More than once this book caused me to feel a sense of dread and doom because I am afraid that the problems we all know are inherent in our health care system won’t get better until they get progressively worse. As we all know from the past two years of health care debate and the enactment of the Health Care Affordability and Patient Protection Action “Obamacare,” more that 50% of our nation public is vehemently opposed to reform despite the skyrocketing cost of insurance premiums and ballooning cost of diagnostic tests and medications. The truth is that our highly individualize society is unwilling to forgo the most expensive treatment because our culture inherently believes that more is better.
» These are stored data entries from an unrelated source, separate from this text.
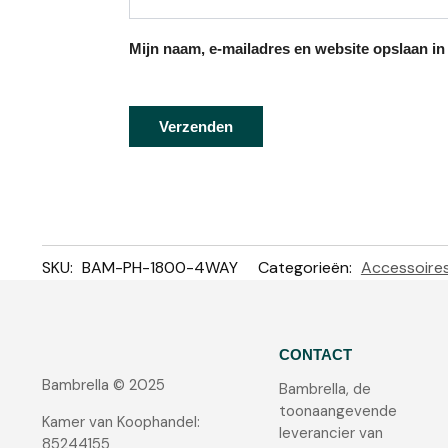
Mijn naam, e-mailadres en website opslaan in
SKU:
BAM-PH-1800-4WAY
Categorieën:
Accessoire
CONTACT
Bambrella © 2025
Bambrella, de
toonaangevende
Kamer van Koophandel:
leverancier van
85244155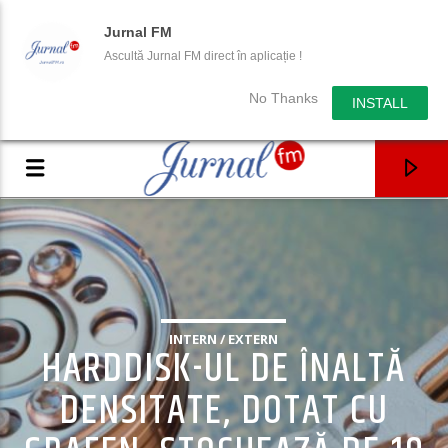
Jurnal FM
Ascultă Jurnal FM direct în aplicație !
No Thanks
INSTALL
INTERN / EXTERN
HARDDISK-UL DE ÎNALTĂ
DENSITATE, DOTAT CU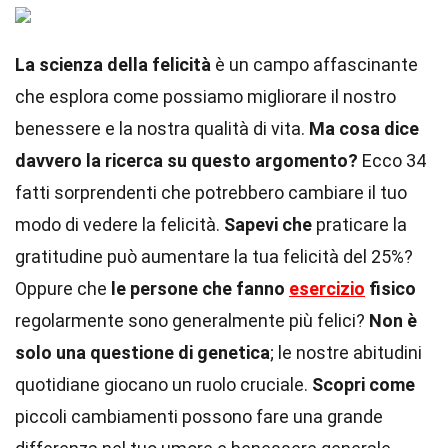
La scienza della felicità
è un campo affascinante
che esplora come possiamo migliorare il nostro
benessere e la nostra qualità di vita.
Ma cosa dice
davvero la ricerca su questo argomento?
Ecco 34
fatti sorprendenti che potrebbero cambiare il tuo
modo di vedere la felicità.
Sapevi che
praticare la
gratitudine può aumentare la tua felicità del 25%?
Oppure che
le persone che fanno
esercizio
fisico
regolarmente sono generalmente più felici?
Non è
solo una questione di genetica
; le nostre abitudini
quotidiane giocano un ruolo cruciale.
Scopri come
piccoli cambiamenti possono fare una grande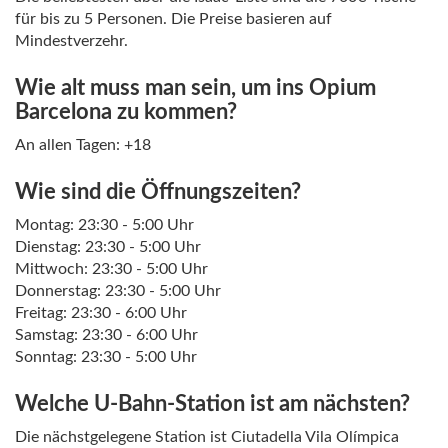
für bis zu 5 Personen. Die Preise basieren auf
Mindestverzehr.
Wie alt muss man sein, um ins Opium
Barcelona zu kommen?
An allen Tagen: +18
Wie sind die Öffnungszeiten?
Montag: 23:30 - 5:00 Uhr
Dienstag: 23:30 - 5:00 Uhr
Mittwoch: 23:30 - 5:00 Uhr
Donnerstag: 23:30 - 5:00 Uhr
Freitag: 23:30 - 6:00 Uhr
Samstag: 23:30 - 6:00 Uhr
Sonntag: 23:30 - 5:00 Uhr
Welche U-Bahn-Station ist am nächsten?
Die nächstgelegene Station ist Ciutadella Vila Olímpica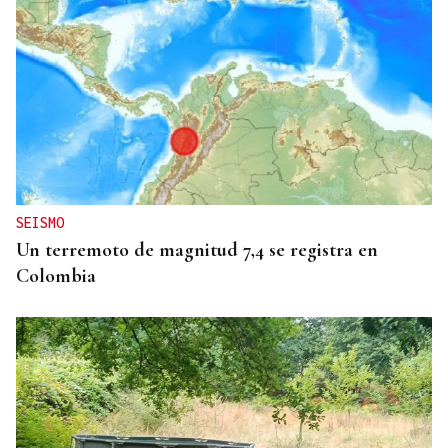
SEISMO
Un terremoto de magnitud 7,4 se registra en
Colombia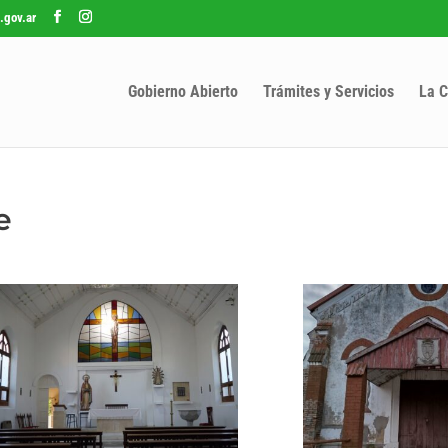
.gov.ar
Gobierno Abierto
Trámites y Servicios
La C
e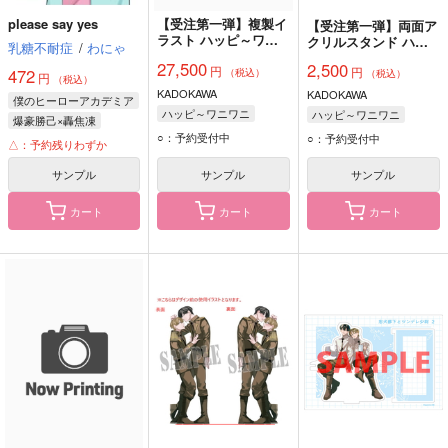
please say yes
【受注第一弾】複製イ
【受注第一弾】両面ア
ラスト ハッピ～ワニ
クリルスタンド ハッ
乳糖不耐症
/
わにゃ
ワニ『忠犬部下とツン
ピ～ワニワニ『忠犬部
27,500
2,500
円
デレ少尉』（BLコミ
円
下とツンデレ少尉』
472
（税込）
（税込）
円
（税込）
ックフェア2026）
（BLコミックフェア
KADOKAWA
KADOKAWA
僕のヒーローアカデミア
2026）
ハッピ～ワニワニ
ハッピ～ワニワニ
爆豪勝己×轟焦凍
○：予約受付中
○：予約受付中
爆豪勝己
轟焦凍
△：予約残りわずか
サンプル
サンプル
サンプル
カート
カート
カート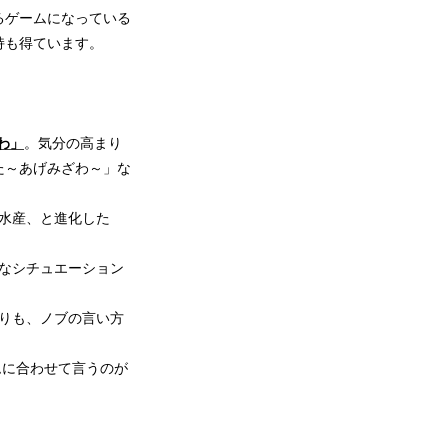
るゲームになっている
持も得ています。
わ」
。気分の高まり
た～あげみざわ～」な
水産、と進化した
なシチュエーション
りも、ノブの言い方
ズムに合わせて言うのが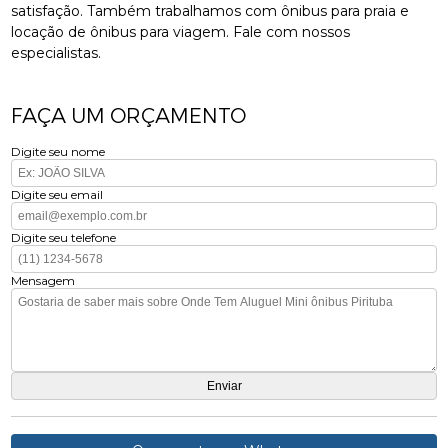
satisfação. Também trabalhamos com ônibus para praia e
locação de ônibus para viagem. Fale com nossos
especialistas.
FAÇA UM ORÇAMENTO
Digite seu nome
Digite seu email
Digite seu telefone
Mensagem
This book caused me personal conflict since my career has been bound to the health care industry. The last ten years I have been working in the pharmaceutical industry and I’ve witnessed countless investments to polish up the manufacture of drugs that have not chemically changed in 15 years, and these high cost investments occur because the FDA expects the most current and practices to be employed at all times, even if it has no affect on the drug itself. All of this cost is pushed to the consumer. Also, as a recent nursing graduate soon entering into a hospital based profession I have been witness to the high cost of care required to have multiple doctors, nurses, physical therapists, dietitians, and social workers all provide overlapping care at high cost to the patient’s insurance plan. It is an interesting industry that I have benefited from, one that may bankrupt our nation.